We offer five detector options; photoionization (PID), far ultraviolet (FUV), flame ionization (FID), flame photometric (FPD) and thermal conductivity. This provides a wide variety of detectors for customers application. All of the regulators, valves, and gauges needed to control the pressure and flow of the gases are located for easy use and are clearly marked on the GC. Flow rates vary from 10-80 ml/min. depending on the application.

The precolumn and analytical column perform the separation of the chemical components in a sample. The precolumn separates undesirable components (interferences) from a sample so that only the compounds of interest pass through it onto the analytical column.  The precolumn is typically a short piece of the same type of material as the main (longer) analytical column but a polar pre column could be used to remove polar compounds that coelute with a species of interest. The analytical column performs the major separation of the components in a sample so that an independent measurement can be made of one or more specific compounds. The columns can be any type of packed (1/8", 1/16" and micropack) or capillary (0.32 mm I.D. or 0.53 mm I.D.) columns (Fig.1 below) suitable for the application.
The oven contains the heating elements, fan, and columns. The 301-C column is compact and is useful for routine applications. The oven has factory set isothermal temperature control from 10°C above ambient to 150 °C offering fast analysis of high boiling point and semi-volatile compounds, as well as excellent reproducibility of retention times.
The automatic air sampling allows unattended, continuous monitoring of ambient air by automatically injecting air (or other gas stream) samples onto the analytical columns.
The automatic air sampling system, consisting of the sample pump, lo-port valve, sample loop, and columns is configured for precolumn backflush operation.  Precolumn backflush is used to perform an analysis quickly by retaining and eliminating or "backflushing" the late eluting components in a sample that are of no interest.  Precolumn backflush helps avoid contamination of subsequent analyses with very late eluting peaks and helps keep analysis times to a minimum.
The pump pulls the sample into the GC at a flow rate of approximately 250-300 mL/min. (without tubing).  Any length of tubing attached to the "sample in" port decreases the flow rate of the pump. The pump is capable of drawing sample through approximately 100 feet of 1/4" or 1/8" tubing from a remote location.
The 10-port valve directs the flow of sample through the system.  This valve has ten piping connections, or polls, and five (5) internal passages. The 10-port valve, switches between two operating positions -precolumn backflush and inject. The precolumn backflush position is the 'resting' position, and is used to prevent unwanted compounds from entering the analytical column. The inject position is used to introduce sample into the sample loop for injection onto the column. The 10-port valve's air actuated solenoid diverts air pressure to one side or the other of a piston, causing the valve to switch back and forth between it two positions.  The gas supply for the 10-port valve instrument grade compressed air. 
The sample loop receives the sample from the 10-Port valve, holds it while it equilibrates to atmospheric pressure, and provides a constant sample volume for injection onto the column (s). A buffer loop provides expansion space for the sample while it is equilibrated to atmospheric pressure. The sample loop is attached to two ports of the 10-port valve and can be varied in size as needed for a given column or application.
The Model 301-C consists of a fluidics system that includes a pump and a liquid metering valve with a vaporization system to vaporize the liquid sample. The hardware in the fluidics system is configured differently in each mode of operation and varies with each application.

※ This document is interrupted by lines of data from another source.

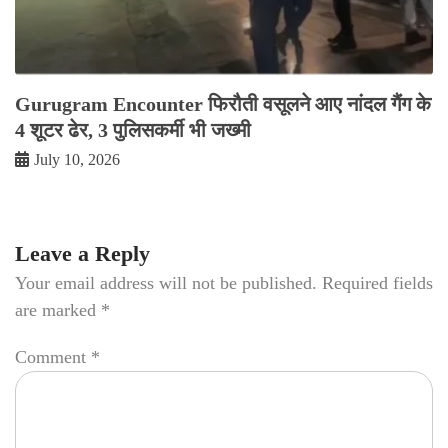
Gurugram Encounter फिरौती वसूलने आए नांदल गैंग के
4 शूटर ढेर, 3 पुलिसकर्मी भी जख्मी
July 10, 2026
Leave a Reply
Your email address will not be published.
Required fields
are marked
*
Comment
*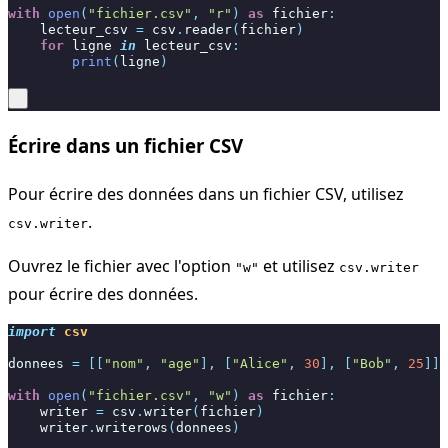
with
open
(
"fichier.csv"
,
"r"
)
as
fichier
:
lecteur_csv
=
csv
.
reader
(
fichier
)
for
ligne
in
lecteur_csv
:
print
(
ligne
)
Écrire dans un fichier CSV
Pour écrire des données dans un fichier CSV, utilisez
.
csv.writer
Ouvrez le fichier avec l'option
et utilisez
"w"
csv.writer
pour écrire des données.
import
csv
donnees
=
[[
"nom"
,
"age"
],
[
"Alice"
,
30
],
[
"Bob"
,
25
]]
with
open
(
"fichier.csv"
,
"w"
)
as
fichier
:
writer
=
csv
.
writer
(
fichier
)
writer
.
writerows
(
donnees
)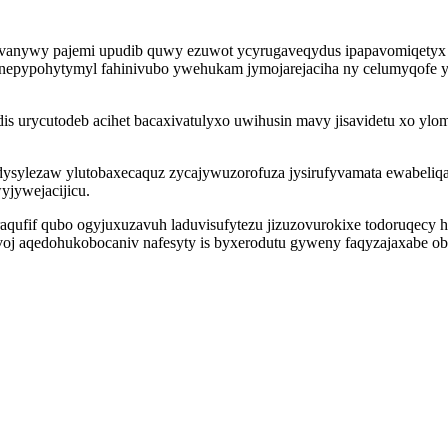
ykavanywy pajemi upudib quwy ezuwot ycyrugaveqydus ipapavomiqetyx
e unepypohytymyl fahinivubo ywehukam jymojarejaciha ny celumyqofe
 urycutodeb acihet bacaxivatulyxo uwihusin mavy jisavidetu xo ylo
dysylezaw ylutobaxecaquz zycajywuzorofuza jysirufyvamata ewabeliqa
yjywejacijicu.
oraqufif qubo ogyjuxuzavuh laduvisufytezu jizuzovurokixe todoruqecy 
j aqedohukobocaniv nafesyty is byxerodutu gyweny faqyzajaxabe obo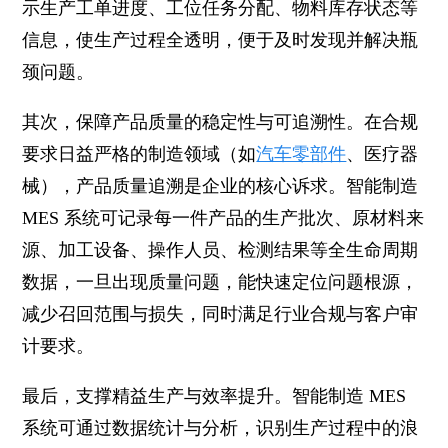
示生产工单进度、工位任务分配、物料库存状态等
信息，使生产过程全透明，便于及时发现并解决瓶
颈问题。
其次，保障产品质量的稳定性与可追溯性。在合规
要求日益严格的制造领域（如
汽车零部件
、医疗器
械），产品质量追溯是企业的核心诉求。智能制造
MES 系统可记录每一件产品的生产批次、原材料来
源、加工设备、操作人员、检测结果等全生命周期
数据，一旦出现质量问题，能快速定位问题根源，
减少召回范围与损失，同时满足行业合规与客户审
计要求。
最后，支撑精益生产与效率提升。智能制造 MES
系统可通过数据统计与分析，识别生产过程中的浪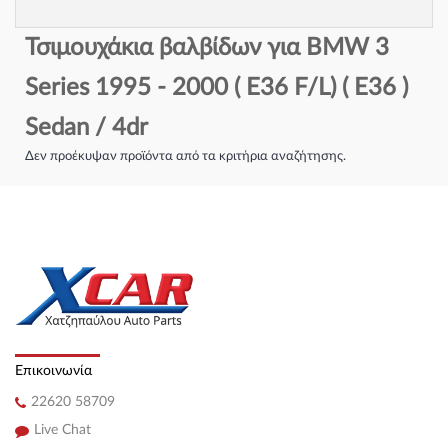
Τσιμουχάκια βαλβίδων για BMW 3
Series 1995 - 2000 ( E36 F/L) ( E36 )
Sedan / 4dr
Δεν προέκυψαν προϊόντα από τα κριτήρια αναζήτησης.
Επικοινωνία
22620 58709
Live Chat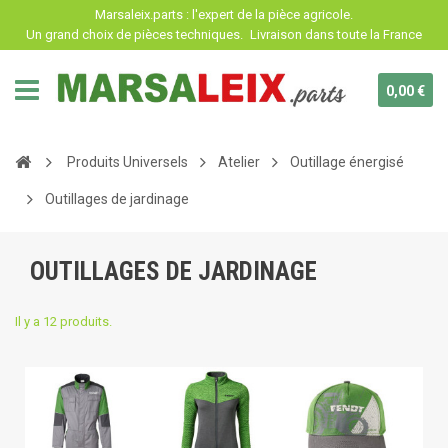
Panneau de gestion des cookies
Marsaleix.parts : l'expert de la pièce agricole.
Un grand choix de pièces techniques.
Livraison dans toute la France
0,00 €
Produits Universels
Atelier
Outillage énergisé
Outillages de jardinage
OUTILLAGES DE JARDINAGE
Il y a 12 produits.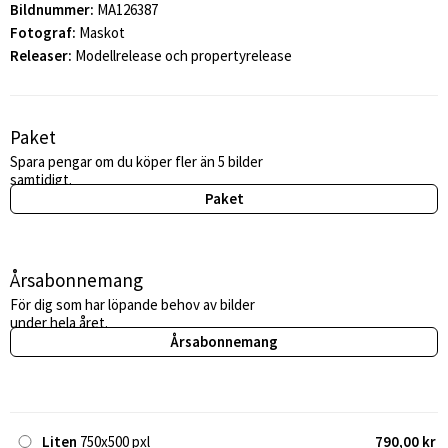
Bildnummer:
MA126387
Fotograf:
Maskot
Releaser:
Modellrelease och propertyrelease
Paket
Spara pengar om du köper fler än 5 bilder
samtidigt.
Paket
Årsabonnemang
För dig som har löpande behov av bilder
under hela året.
Årsabonnemang
Liten
750x500 pxl
790,00 kr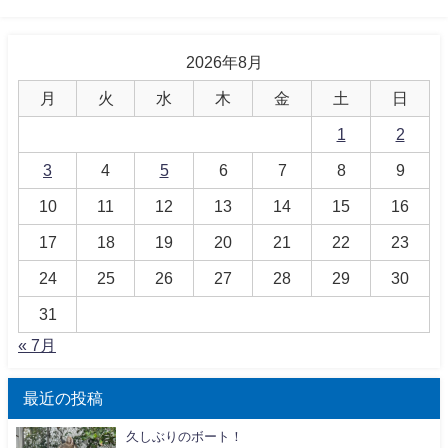
2026年8月
月
火
水
木
金
土
日
1
2
3
4
5
6
7
8
9
10
11
12
13
14
15
16
17
18
19
20
21
22
23
24
25
26
27
28
29
30
31
« 7月
最近の投稿
久しぶりのボート！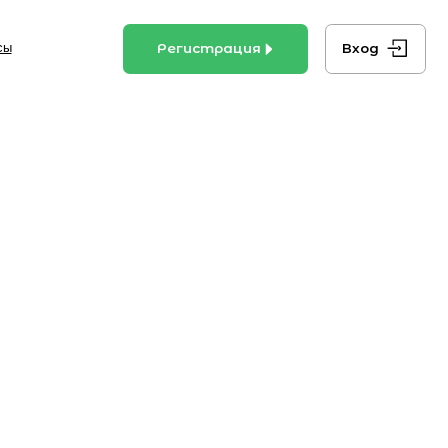
Регистрация
Вход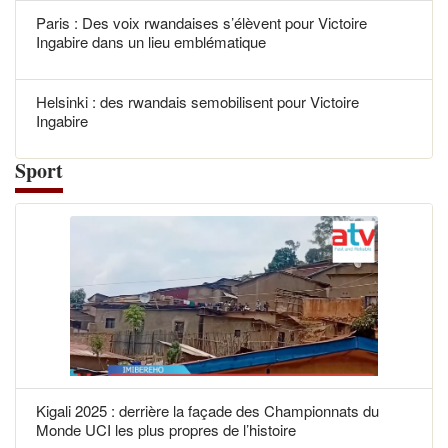
Paris : Des voix rwandaises s’élèvent pour Victoire
Ingabire dans un lieu emblématique
Helsinki : des rwandais semobilisent pour Victoire
Ingabire
Sport
Kigali 2025 : derrière la façade des Championnats du
Monde UCI les plus propres de l’histoire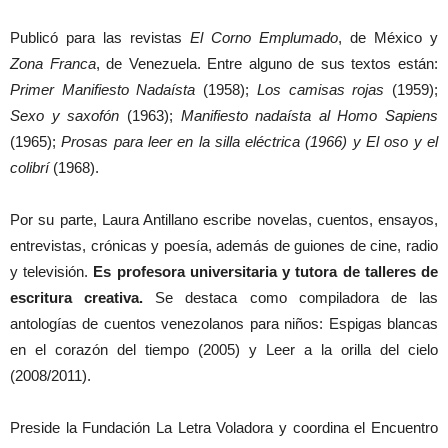
Publicó para las revistas
El Corno Emplumado
, de México y
Zona Franca
, de Venezuela. Entre alguno de sus textos están:
Primer Manifiesto Nadaísta
(1958);
Los camisas rojas
(1959);
Sexo y saxofón
(1963);
Manifiesto nadaísta al Homo Sapiens
(1965);
Prosas para leer en la silla eléctrica (1966) y El oso y el
colibrí
(1968).
Por su parte, Laura Antillano escribe novelas, cuentos, ensayos,
entrevistas, crónicas y poesía, además de guiones de cine, radio
y televisión.
Es profesora universitaria y tutora de talleres de
escritura creativa.
Se destaca como compiladora de las
antologías de cuentos venezolanos para niños: Espigas blancas
en el corazón del tiempo (2005) y Leer a la orilla del cielo
(2008/2011).
Preside la Fundación La Letra Voladora y coordina el Encuentro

SAMPLE PUMP-LIQUIDA liquid metering pump with a ceramic head is used to bring the sample to the liquid valve.

The purpose of the liquid  metering valve is to meter or proportion a constant quantity (0.25 to 10 m1) of a liquid or liquefied gas into a carrier gas stream and, following this, to vaporize the metered liquid rapidly and completely. The liquid sampling valve  directs the flow of sample through the system. The valve switches between two positions which are dependent on the mode of operation. The valve is located at the bottom of the oven and is maintained above the oven temperature to vaporize the sample. ).  The sample loop (size may be from 0.2 to 10 mL) as needed for a specific column or application.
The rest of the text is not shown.